According to a report on The Verge, Netflix is testing a way for its users to watch shows and movies at double-speed. Some people associated with the movie industry are pushing back. The report includes a quote from director Brad Bird that captures the sentiment:
Why support and finance filmmakers visions on one hand and then work to destroy the presentation of those films on the other?
“Destroy the presentation” sounds like an exaggeration. But in cinema, timing is critical. Directors, actors, and editors obsess over getting the pacing of scenes and dialog just right. Giving users the ability to speed everything up can ruin the intended effect. So why would Netflix do this? Per the report, “it’s a heavily requested feature from subscribers.”
I’m not surprised. In our era of binge-watching (driven in part by Netflix) and shortening attention spans, speeding up shows would allow users to watch more. I can relate to the sentiment. I listen to a lot of audiobooks, and often I’ll do so at 2x or sometimes even 2.5x the regular speed. As a result, I can read more in less time.

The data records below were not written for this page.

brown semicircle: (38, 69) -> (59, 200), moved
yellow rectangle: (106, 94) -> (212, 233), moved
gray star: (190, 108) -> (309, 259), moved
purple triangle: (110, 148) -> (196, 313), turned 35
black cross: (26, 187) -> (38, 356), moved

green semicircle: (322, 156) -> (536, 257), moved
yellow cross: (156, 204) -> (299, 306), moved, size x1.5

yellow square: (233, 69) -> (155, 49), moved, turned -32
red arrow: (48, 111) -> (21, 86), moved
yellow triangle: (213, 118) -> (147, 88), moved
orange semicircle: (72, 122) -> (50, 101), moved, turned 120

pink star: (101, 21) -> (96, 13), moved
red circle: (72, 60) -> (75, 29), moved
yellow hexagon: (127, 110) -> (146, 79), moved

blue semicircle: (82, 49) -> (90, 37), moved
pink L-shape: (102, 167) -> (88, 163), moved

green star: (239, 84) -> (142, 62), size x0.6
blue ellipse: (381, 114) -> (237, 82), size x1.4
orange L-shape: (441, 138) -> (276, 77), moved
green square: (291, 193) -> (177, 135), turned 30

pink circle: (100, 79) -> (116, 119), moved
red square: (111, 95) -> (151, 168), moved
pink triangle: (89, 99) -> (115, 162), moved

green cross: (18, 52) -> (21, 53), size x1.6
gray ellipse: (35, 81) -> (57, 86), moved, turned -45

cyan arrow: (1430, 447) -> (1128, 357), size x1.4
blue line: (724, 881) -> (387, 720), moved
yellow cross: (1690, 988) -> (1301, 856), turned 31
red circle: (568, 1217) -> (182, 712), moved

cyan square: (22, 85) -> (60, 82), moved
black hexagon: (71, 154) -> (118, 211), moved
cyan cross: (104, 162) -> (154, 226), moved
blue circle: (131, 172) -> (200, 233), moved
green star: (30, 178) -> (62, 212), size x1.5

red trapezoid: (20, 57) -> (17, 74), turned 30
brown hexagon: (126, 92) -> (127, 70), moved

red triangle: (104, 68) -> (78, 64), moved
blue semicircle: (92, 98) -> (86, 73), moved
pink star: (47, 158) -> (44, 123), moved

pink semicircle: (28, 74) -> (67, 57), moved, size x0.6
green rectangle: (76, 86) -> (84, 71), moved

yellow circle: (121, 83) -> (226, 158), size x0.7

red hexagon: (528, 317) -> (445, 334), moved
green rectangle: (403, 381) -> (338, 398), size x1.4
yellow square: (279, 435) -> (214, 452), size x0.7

Not all books work well when sped up; some I can only listen to at 1x. Mostly, the “slow” ones are books I want to savor — either because the story is gripping, or I’m enjoying the narrator’s performance. Case in point: I’m currently listening to the Sherlock Holmes stories read by Stephen Fry. The audiobook is almost 63 hours long, and I’ve read all of it at 1x; anything else would ruin Mr. Fry’s terrific performance.
Books that work well when sped up are the ones I read “for work” instead of “for pleasure.” (In quotes because this isn’t a hard distinction for me.) The main challenge with these is taking notes whenever something interesting comes up. This is harder to do when listening fast. But in these cases, I’m looking for information, not performance. So faster speeds work for me.
Now, you could argue that people watch shows on Netflix (and other streaming services) mostly “for pleasure.” But why not leave it up to them to determine how they want to listen? It’s not like everyone would be forced to watch at higher speeds; it’s just a new choice.